En réponse, la titulaire de la MUE affirme à nouveau que la marque contestée ne pouvait pas être utilisée entre le 21/05/2017 (étant donné que l’injonction est devenue exécutoire à la date d’émission et l’interdiction d’usage «un mois après son émission comme indiqué dans la notification figurant à l’annexe 5, et à l’annexe 23, à savoir le code de procédure civile français») et 17/12/2019 (lorsque la titulaire a acquis la marque contestée). La titulaire insiste également sur le fait que l’injonction de justice constitue un juste motif pour le non- usage de la marque par le titulaire précédent au cours de cette période et non par la titulaire actuelle, et que ce facteur devrait être dûment pris en considération; en outre, en fait, le titulaire a effectivement demandé un transfert de la marque, mais ce recours a été rejeté comme irrecevable par le Tribunal français. La titulaire note en outre que la décision du Tribunal indique clairement le nom «soOud» et la/les marque (s) enregistrée (s) sous ce nom et fait référence à l’exploitation de ces marques, y compris en citant la marque de l’Union européenne dans l’une de ses observations. Enfin, en ce qui concerne la présente procédure, la titulaire note que la décision de la Cour française n’a pas limité la portée territoriale de l’interdiction et de l’usage de la marque en dehors de la France, tout en continuant d’exposer la précédente titulaire, HI France (avec un domicile en France), à une atteinte aux droits d’auteur.
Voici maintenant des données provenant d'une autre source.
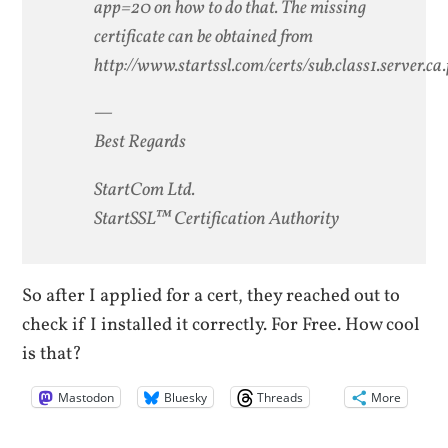
app=20 on how to do that. The missing
certificate can be obtained from
http://www.startssl.com/certs/sub.class1.server.c
—
Best Regards
StartCom Ltd.
StartSSL™ Certification Authority
So after I applied for a cert, they reached out to
check if I installed it correctly. For Free. How cool
is that?
Mastodon
Bluesky
Threads
More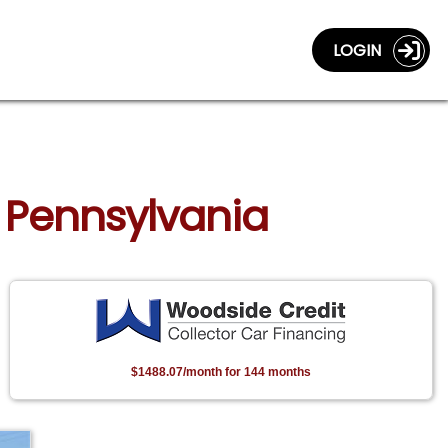
LOGIN
h, Pennsylvania
$1488.07/month for 144 months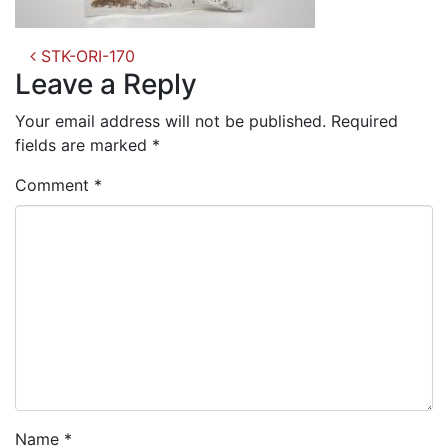
Post
STK-ORI-170
navigation
Leave a Reply
Your email address will not be published.
Required
fields are marked
*
Comment
*
Name
*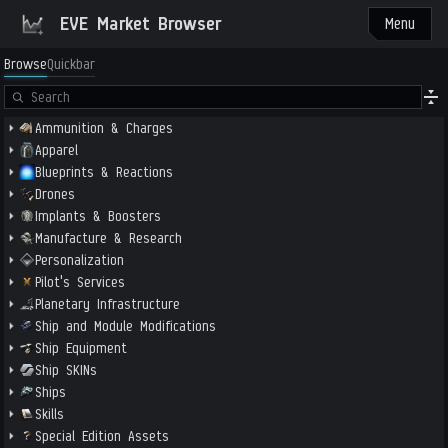
EVE Market Browser
Menu
Browse
Quickbar
Ammunition & Charges
Apparel
Blueprints & Reactions
Drones
Implants & Boosters
Manufacture & Research
Personalization
Pilot's Services
Planetary Infrastructure
Ship and Module Modifications
Ship Equipment
Ship SKINs
Ships
Skills
Special Edition Assets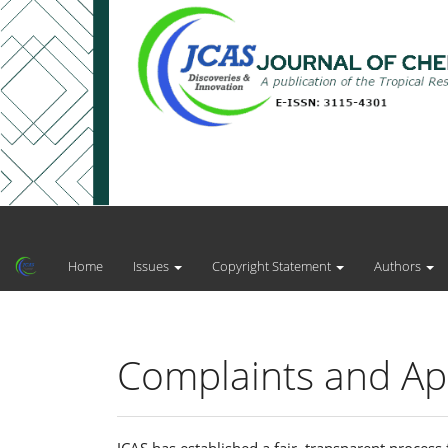
Main
Navigation
Main
Home
Issues
Copyright Statement
Authors
Content
Sidebar
Complaints and App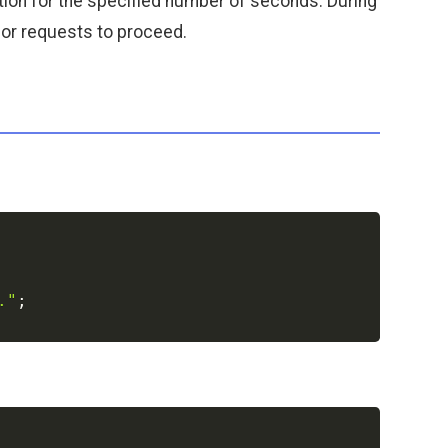
cution for the specified number of seconds. During
s or requests to proceed.
Copy
."
;
Copy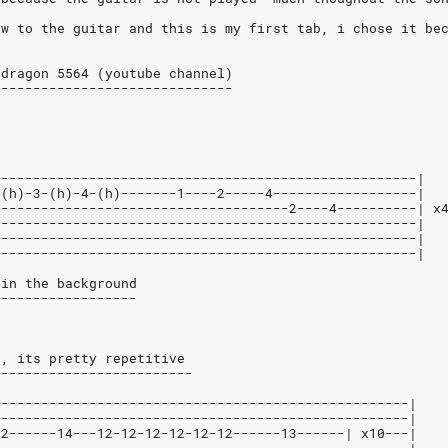
ew to the guitar and this is my first tab, i chose it be
 dragon 5564 (youtube channel)
------------------------------
-----------------------------------------------------|
-(h)-3-(h)-4-(h)-------1----2-----4------------------|
-------------------------------------2----4----------| x
-----------------------------------------------------|
-----------------------------------------------------|
-----------------------------------------------------|
 in the background
------------------
e, its pretty repetitive
-------------------------
----------------------------------------------------|
----------------------------------------------------|
12------14---12-12-12-12-12-12------13------| x10---|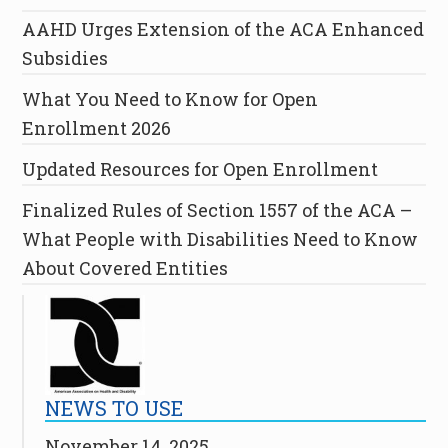
AAHD Urges Extension of the ACA Enhanced
Subsidies
What You Need to Know for Open
Enrollment 2026
Updated Resources for Open Enrollment
Finalized Rules of Section 1557 of the ACA –
What People with Disabilities Need to Know
About Covered Entities
NEWS TO USE
November 14, 2025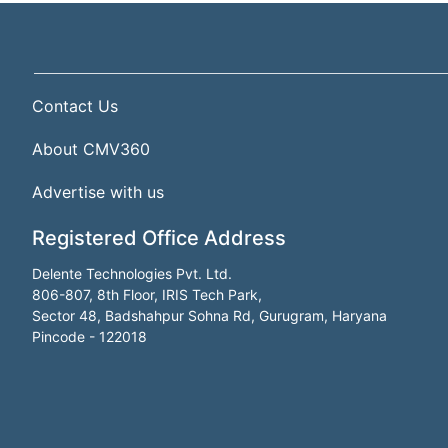
Contact Us
About CMV360
Advertise with us
Registered Office Address
Delente Technologies Pvt. Ltd.
806-807, 8th Floor, IRIS Tech Park,
Sector 48, Badshahpur Sohna Rd, Gurugram, Haryana
Pincode - 122018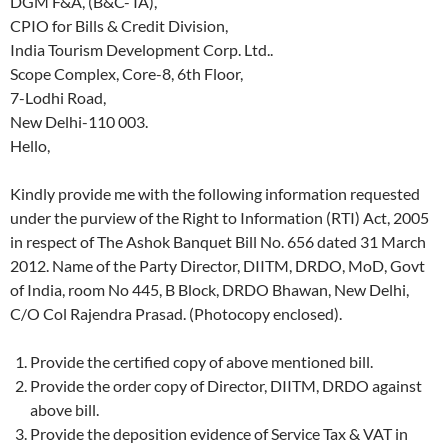
DGM F&A, (B&C- IA),
CPIO for Bills & Credit Division,
India Tourism Development Corp. Ltd..
Scope Complex, Core-8, 6th Floor,
7-Lodhi Road,
New Delhi-110 003.
Hello,
Kindly provide me with the following information requested
under the purview of the Right to Information (RTI) Act, 2005
in respect of The Ashok Banquet Bill No. 656 dated 31 March
2012. Name of the Party Director, DIITM, DRDO, MoD, Govt
of India, room No 445, B Block, DRDO Bhawan, New Delhi,
C/O Col Rajendra Prasad. (Photocopy enclosed).
Provide the certified copy of above mentioned bill.
Provide the order copy of Director, DIITM, DRDO against
above bill.
Provide the deposition evidence of Service Tax & VAT in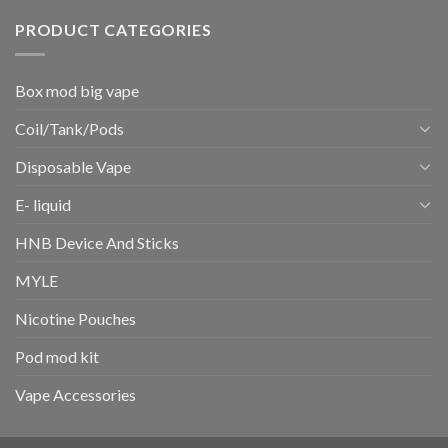
PRODUCT CATEGORIES
Box mod big vape
Coil/Tank/Pods
Disposable Vape
E- liquid
HNB Device And Sticks
MYLE
Nicotine Pouches
Pod mod kit
Vape Accessories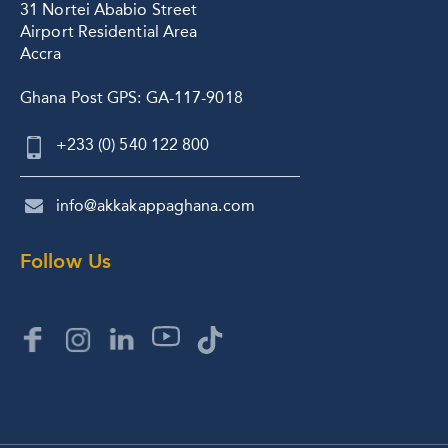
31 Nortei Ababio Street
Airport Residential Area
Accra
Ghana Post GPS: GA-117-9018
+233 (0) 540 122 800
info@akkakappaghana.com
Follow Us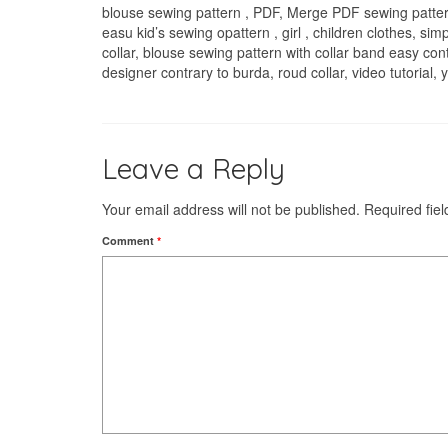
blouse sewing pattern , PDF, Merge PDF sewing patter
easu kid’s sewing opattern , girl , children clothes, simp
collar, blouse sewing pattern with collar band easy con
designer contrary to burda, roud collar, video tutorial
Leave a Reply
Your email address will not be published.
Required fie
Comment
*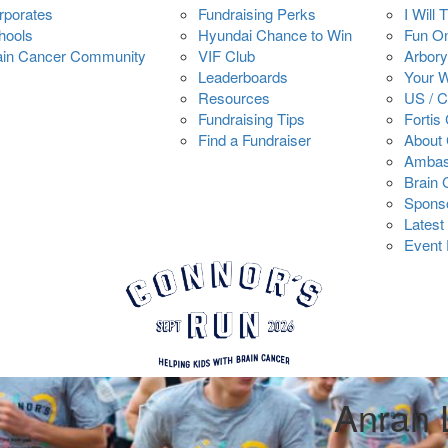
rporates
Fundraising Perks
I Will 
hools
Hyundai Chance to Win
Fun O
ain Cancer Community
VIF Club
Arbory
Leaderboards
Your 
Resources
US / 
Fundraising Tips
Fortis
Find a Fundraiser
About 
Ambas
Brain
Spons
Latest
Event 
Anran 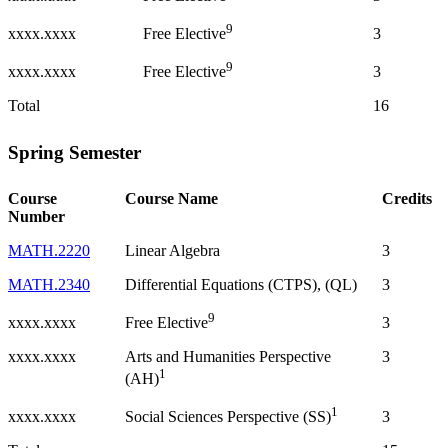
9
xxxx.xxxx
3
Free Elective
9
xxxx.xxxx
3
Free Elective
Total
16
Spring Semester
Course
Course Name
Credits
Number
MATH.2220
Linear Algebra
3
MATH.2340
Differential Equations (CTPS), (QL)
3
9
xxxx.xxxx
3
Free Elective
xxxx.xxxx
Arts and Humanities Perspective
3
1
(AH)
1
xxxx.xxxx
3
Social Sciences Perspective (SS)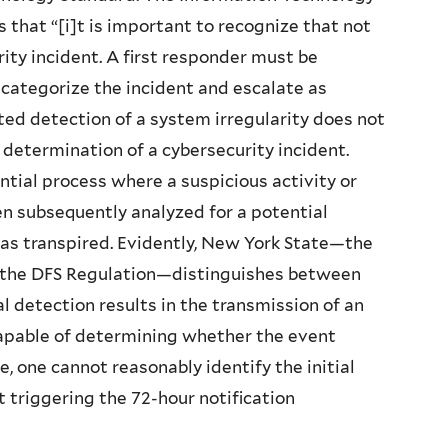
that “[i]t is important to recognize that not
ity incident. A first responder must be
, categorize the incident and escalate as
ted detection of a system irregularity does not
 determination of a cybersecurity incident.
ntial process where a suspicious activity or
hen subsequently analyzed for a potential
as transpired. Evidently, New York State—the
 the DFS Regulation—distinguishes between
l detection results in the transmission of an
 capable of determining whether the event
, one cannot reasonably identify the initial
 triggering the 72-hour notification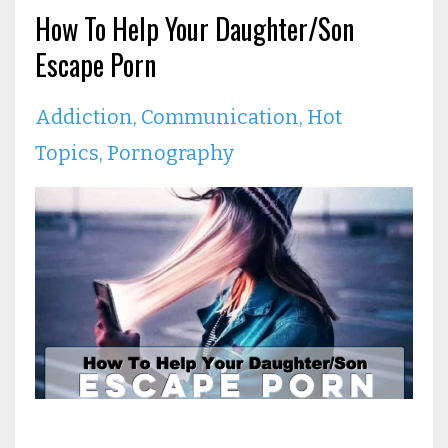
How To Help Your Daughter/Son
Escape Porn
Addiction
Communication
Hot
Topics
Pornography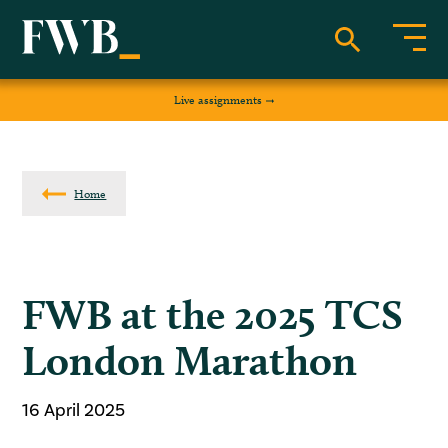
Live assignments
Home
FWB at the 2025 TCS
London Marathon
16 April 2025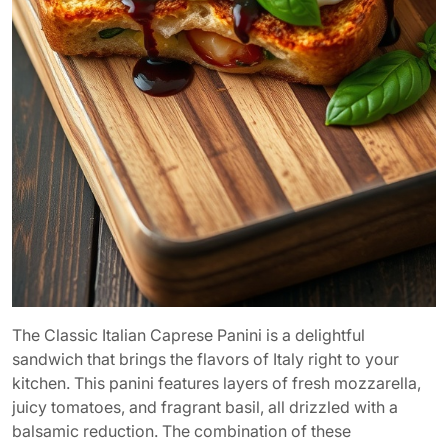
The Classic Italian Caprese Panini is a delightful
sandwich that brings the flavors of Italy right to your
kitchen. This panini features layers of fresh mozzarella,
juicy tomatoes, and fragrant basil, all drizzled with a
balsamic reduction. The combination of these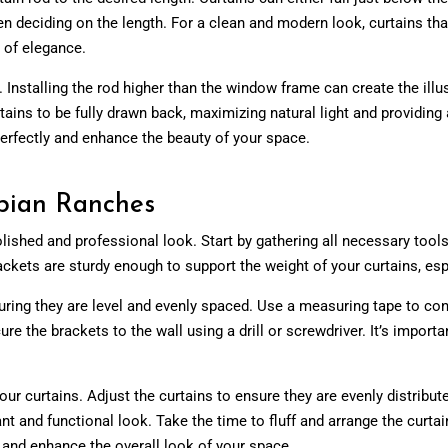
n deciding on the length. For a clean and modern look, curtains that
h of elegance.
. Installing the rod higher than the window frame can create the illu
tains to be fully drawn back, maximizing natural light and providi
 perfectly and enhance the beauty of your space.
rabian Ranches
lished and professional look. Start by gathering all necessary tools a
ackets are sturdy enough to support the weight of your curtains, espe
ring they are level and evenly spaced. Use a measuring tape to conf
re the brackets to the wall using a drill or screwdriver. It’s importa
our curtains. Adjust the curtains to ensure they are evenly distribut
ant and functional look. Take the time to fluff and arrange the curt
y and enhance the overall look of your space.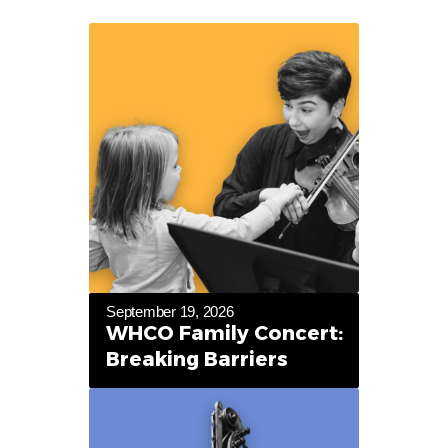
September 19, 2026
WHCO Family Concert:
Breaking Barriers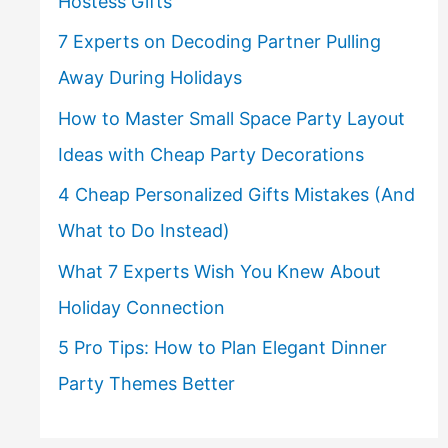
Hostess Gifts
7 Experts on Decoding Partner Pulling
Away During Holidays
How to Master Small Space Party Layout
Ideas with Cheap Party Decorations
4 Cheap Personalized Gifts Mistakes (And
What to Do Instead)
What 7 Experts Wish You Knew About
Holiday Connection
5 Pro Tips: How to Plan Elegant Dinner
Party Themes Better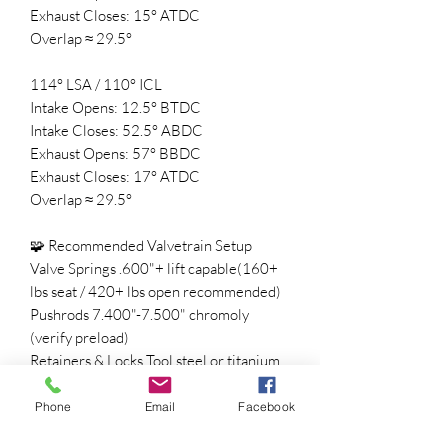
Exhaust Closes: 15° ATDC
Overlap ≈ 29.5°
114° LSA / 110° ICL
Intake Opens: 12.5° BTDC
Intake Closes: 52.5° ABDC
Exhaust Opens: 57° BBDC
Exhaust Closes: 17° ATDC
Overlap ≈ 29.5°
🧩 Recommended Valvetrain Setup
Valve Springs .600"+ lift capable(160+
lbs seat / 420+ lbs open recommended)
Pushrods 7.400"-7.500" chromoly
(verify preload)
Retainers & Locks Tool steel or titanium
Timing Set Adjustable 3-bolt timing set
for precise degreeing
Phone
Email
Facebook
ECU Tune Required for idle, fueling, and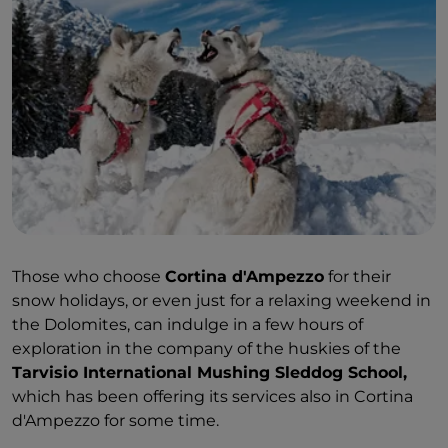
Those who choose
Cortina d'Ampezzo
for their
snow holidays, or even just for a relaxing weekend in
the Dolomites, can indulge in a few hours of
exploration in the company of the huskies of the
Tarvisio International Mushing Sleddog School,
which has been offering its services also in Cortina
d'Ampezzo for some time.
En ce qui concerne l’usage de la marque après la cession de la marque, le titulaire renforce son argumentation selon laquelle il a pris des mesures pour relancer ses produits sous la marque, mais il a été confronté à d’importants obstacles à cet égard, d’une part, en raison de l’image endommagée de la marque au cours de la procédure judiciaire en cours et après l’adoption de l’ordonnance d’interdiction, ce qui était la cause du manque de financement, et, d’autre part, en raison de l’apparition immédiate de la pandémie Covid-19 seulement après avoir obtenu les droits sur la marque. Quant à l’accord figurant à l’annexe 18, il indique que le grand magasin de Paris incluait actuellement ses produits (auquel il soumet une capture d’écran non datée dudit grand magasin, dans laquelle la marque Stephane Humbert Lucas est mentionnée à l’annexe 24).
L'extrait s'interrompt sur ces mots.